BBC TV rollout programme

There were five main stations in the BBC's national television network.

London and Birmingham were the locations of the first transmitters. With the completion of the next three developments the BBC was able to cover about 78 per cent of the population of the United Kingdom by the end of 1952, giving Great Britain the most comprehensive television coverage in the world.

Date Name Coverage area Location Power Reception range
2 Nov 1936–1 Sep 1939
Resumed 7 Jun 1946
Alexandra Palace London London
17 December 1949 Sutton Coldfield Midlands Birmingham 35kw
12 October 1951 Holme Moss North of England Manchester/Huddersfield 45kw
14 March 1952 Kirk o' Shotts Central Scotland Harthill 50kw 4m (3m until 17 Aug during period of medium-power)
15 August 1952 Wenvoe South Wales & SW England Cardiff 4.5m people. Like Kirk o' Shotts it initially began transmitting on medium power.

The addition of five low-power stations would bring TV within the reach of 40,750,000 — or 80 per cent of the British population by the end of 1954. Construction was initially postponed, however, because of the need for national economy.

  • Aberdeen — mid-1953.

The BBC decided that, in its initial stages, the Kirk o' Shotts station would broadcast for the most part the same programme as Alexandra Palace. The visual signals would come from London via Birmingham and Manchester, and then to Scotland using the new method of a radio link installed by the General Post Office (GPO). The estimated cost of the radio link between Manchester and Kirk o' Shotts was about £520,000.[1] This, it was later estimated, worked out at £2,424 a mile.[2]

An outside broadcast unit was allocated for use in Scotland and North-East England. Consisting of three vehicles and a team of producers and technicians, the unit enabled Scottish occasions to be seen by viewers in Central Scotland and elsewhere.[3]

Site selection

After an extensive search by BBC engineers for a suitable site, an experimental mobile television transmitter mast was erected at North Hirst Farm at Harthill in Lanarkshire (known as 'Kirk o' Shotts') on Saturday 16 July 1949. Signals were transmitted from the 110ft high mast and mobile instruments traced their course and ascertained the area covered by them.[4]

After three months' experimenting, the BBC was negotiating for the purchase of 25 acres of ground at North Hirst Farm and eight acres on the adjoining Dewshill Farm.

The exact site chosen for the permanent transmitter was 900 feet above sea level, 17 miles from Glasgow and 28 from Edinburgh on the Edinburgh-Glasgow road.

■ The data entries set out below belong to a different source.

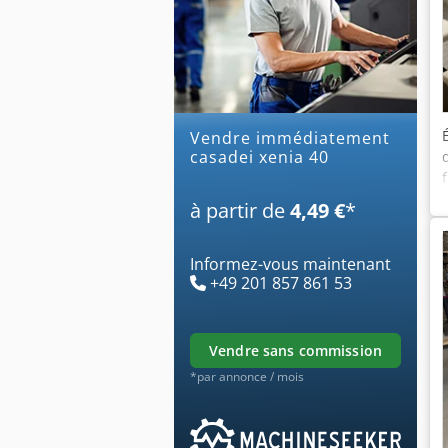
Vendre immédiatement
casadei xenia 40
à partir de
4,49 €
*
Informez-vous maintenant
+49 201 857 861 53
vendre sans commission
*par annonce / mois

The buildings and the mast were not erected on the top of the hill at Kirk o' Shotts as had been originally planned, but 50 feet lower so as to avoid a peat bank 8 or 12 feet deep at the top.[5]

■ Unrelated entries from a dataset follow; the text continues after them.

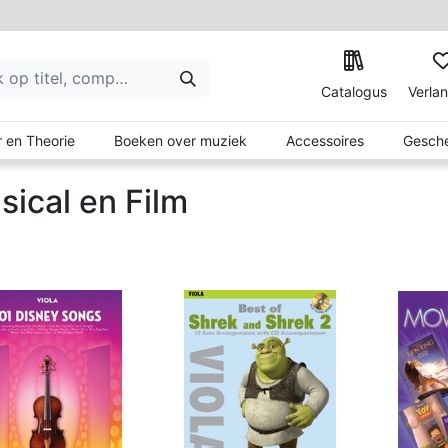
Catalogus
Verlan
 en Theorie
Boeken over muziek
Accessoires
Gesche
sical en Film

By December 1949, the Postmaster-General, Wilfred Paling, approved the site at Kirk o' Shotts and announced that preliminary planning of the station had begun, although building work would not be started until the middle of 1951. On his heels C. R. Hobson, the assistant Postmaster-General, promised that if in the 1951 programme there was capital investment for television Scotland would get the next station.

Radio relay link

The planning and engineering effort required to extend television coverage across the UK was considerable. Unlike radio, which used the Post Office telephone circuits, the additional bandwidth of television called for a dedicated network of underground coaxial cable, which had to be laid near main roads and the signal boosted by a relay station every six miles. Programmes were carried from London to Birmingham and then on to Manchester in this way. However, with growing pressure on the authorities to extend television to Scotland as soon as possible, it was decided as early as 1949 that extending the cable to Scotland would take too long. Instead, the final 246 miles from Manchester to Kirk o’ Shotts was completed using a pioneering broadband radio relay link — the first of its kind in Britain.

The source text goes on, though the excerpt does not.